Though my preference would be to not know anything, I am grateful that I seem to be catching Donald Trump on the reruns. It wasn’t until I was driving into work post-debate that I learned that Mr. Humble had the audacity to comment on Carly Fiorina’s face. Never having paid much attention to her, I couldn’t imagine what he had to say about her face—or why. Here we are in 2015, and it is still tough times for women.
I don’t know whether Carly Fiorina—or any of the three other female CEOs of Hewlett-Packard since she left—received the same salary (adjusted for inflation, of course) as the six men who held that position between Fiorina and current CEO Meg Whitman—but I’d bet big money each of their compensation well outstripped the highest paid nonprofit “CEO”—male or female. Not really going out on a limb there, am I?

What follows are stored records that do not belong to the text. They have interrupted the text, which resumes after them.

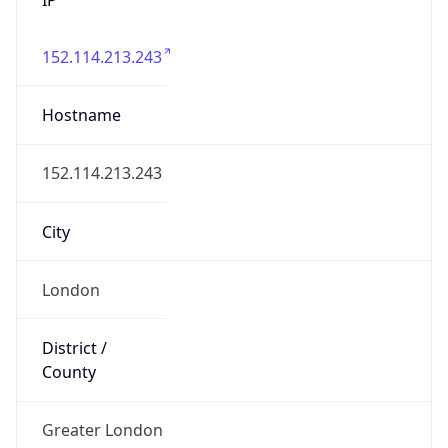
152.114.213.243
Hostname
152.114.213.243
City
London
District /
County
Greater London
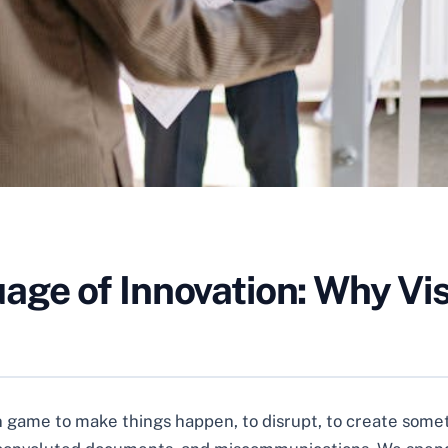
e of Innovation: Why Visu
on game to make things happen, to disrupt, to create someth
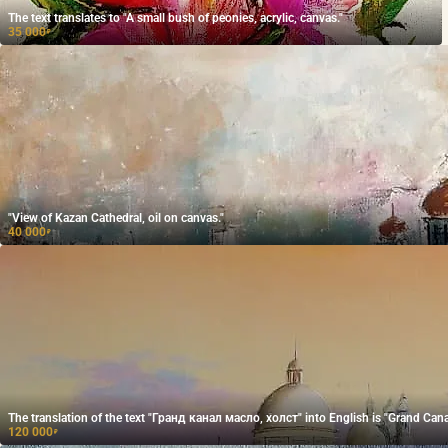
The text translates to "A small bush of peonies, acrylic, canvas."
35 000
₽
"View of Kazan Cathedral, oil on canvas."
40 000
₽
The translation of the text "Гранд канал масло, холст" into English is "Grand Canal
120 000
₽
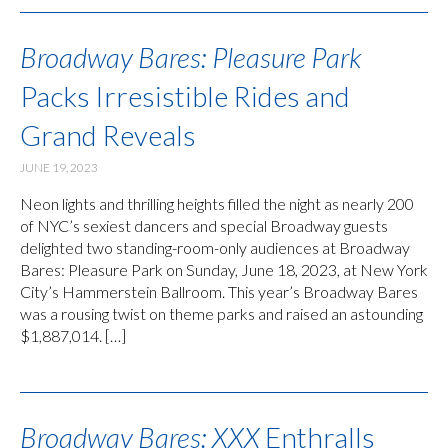
Broadway Bares: Pleasure Park
Packs Irresistible Rides and
Grand Reveals
JUNE 19, 2023
Neon lights and thrilling heights filled the night as nearly 200
of NYC’s sexiest dancers and special Broadway guests
delighted two standing-room-only audiences at Broadway
Bares: Pleasure Park on Sunday, June 18, 2023, at New York
City’s Hammerstein Ballroom. This year’s Broadway Bares
was a rousing twist on theme parks and raised an astounding
$1,887,014. […]
Broadway Bares: XXX
Enthralls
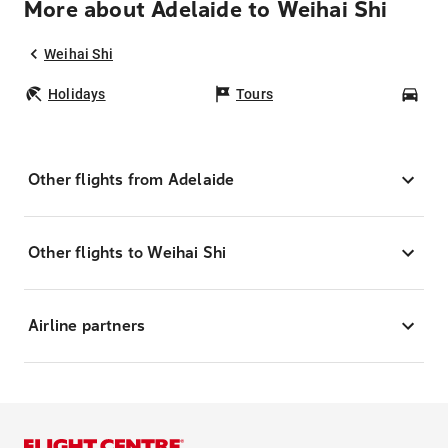
More about Adelaide to Weihai Shi
Weihai Shi
Holidays
Tours
Car
Other flights from Adelaide
Other flights to Weihai Shi
Airline partners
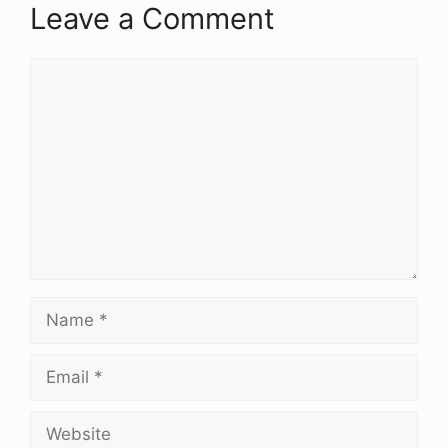
Leave a Comment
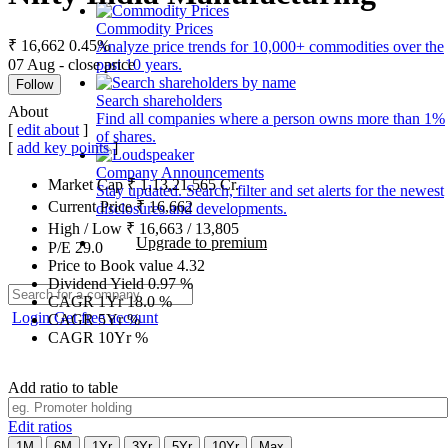
Commodity Prices
₹ 16,662
0.45%
Analyze price trends for 10,000+ commodities over the
07 Aug - close price
past 10 years.
Follow
Search shareholders
About
Find all companies where a person owns more than 1%
[
edit about
]
of shares.
[
add key points
]
Company Announcements
Market Cap
₹
1,13,21,565
Cr.
Stay updated. Search, filter and set alerts for the newest
Current Price
₹
16,662
disclosures and developments.
High / Low
₹
16,663
/
13,805
Upgrade to premium
P/E
29.0
Price to Book value
4.32
Dividend Yield
0.97
%
CAGR 1Yr
18.0
%
Login
Get free account
CAGR 5Yr
%
CAGR 10Yr
%
Add ratio to table
Edit ratios
1M
6M
1Yr
3Yr
5Yr
10Yr
Max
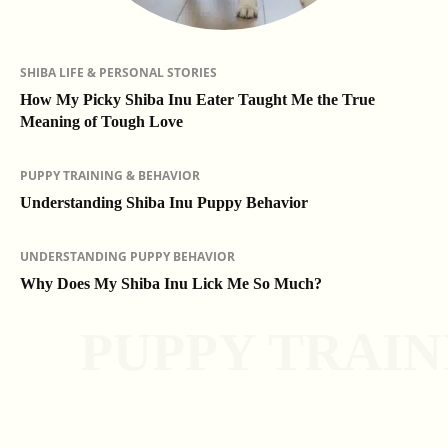
SHIBA LIFE & PERSONAL STORIES
How My Picky Shiba Inu Eater Taught Me the True
Meaning of Tough Love
PUPPY TRAINING & BEHAVIOR
Understanding Shiba Inu Puppy Behavior
UNDERSTANDING PUPPY BEHAVIOR
Why Does My Shiba Inu Lick Me So Much?
PUPPY TRAIN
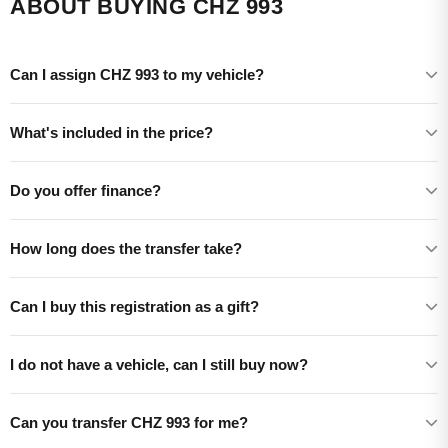
ABOUT BUYING CHZ 993
Can I assign CHZ 993 to my vehicle?
What's included in the price?
Do you offer finance?
How long does the transfer take?
Can I buy this registration as a gift?
I do not have a vehicle, can I still buy now?
Can you transfer CHZ 993 for me?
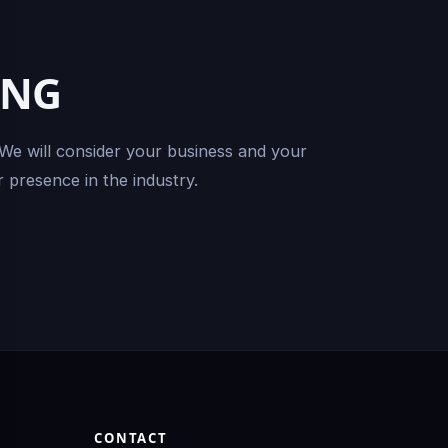
ING
 We will consider your business and your
 presence in the industry.
CONTACT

Nor is it a risk to say that as badly as those CEOs’ salaries ran circles around male nonprofit executives, the number of circles run was even greater for the female nonprofit executives. Sadly, Guidestar’s recently released Nonprofit Compensation Report (reporting on data from 2013) shows that not only did the pay differential for male and female executives continue—for the 15th year in a row (and only 15 because this report has only been published for 15 years)—but the number of women filling in that lead position decreased.
There is movement in the right direction, though I hesitate to call it progress: in 2001, that pay differential had female leaders earning anywhere from 21% to 47% less than their male counterparts. (Please: take the time to let that sink in: in this century, women were paid almost half the salary of men.) The 2015 Report finds the range of disparity dropping to “only” 6% to23%.
Some of you might actually be thinking something along the lines of, “Not bad!” or “See, there is progress/hope.” Yes, so long as it isn’t your paycheck, your family, your job. And while female leaders did make a little headway into the leadership positions at organizations with annual budgets over $50 million, there numbers only represent 18%.
We know there is no logical reason why these differentials should continue. If you know both male and female leaders, you know you have the aces, duds and middle ground in each group. The pay inequity can’t possibly reflect actual performance differences, but more likely reflects old ways of thinking and behavioral differences.
Here’s one of the many times where I’ve wanted one of those Men in Black memory erasing flashers so that we could erase from every dinosaur brains those malinger thoughts that in our society men are breadwinners; women are not.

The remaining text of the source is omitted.